Aim of the task - Could you write out the listing below exactly as it stands, leaving out the pictures?

Provided material -
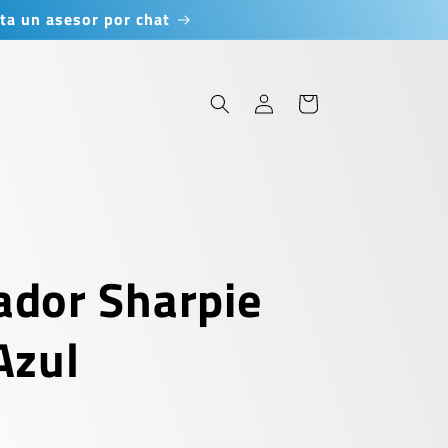
ta un asesor por chat
Iniciar
Carrito
sesión
dor Sharpie
Azul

Result of the task -
ta un asesor por chat
Iniciar
Carrito
sesión
dor Sharpie
Azul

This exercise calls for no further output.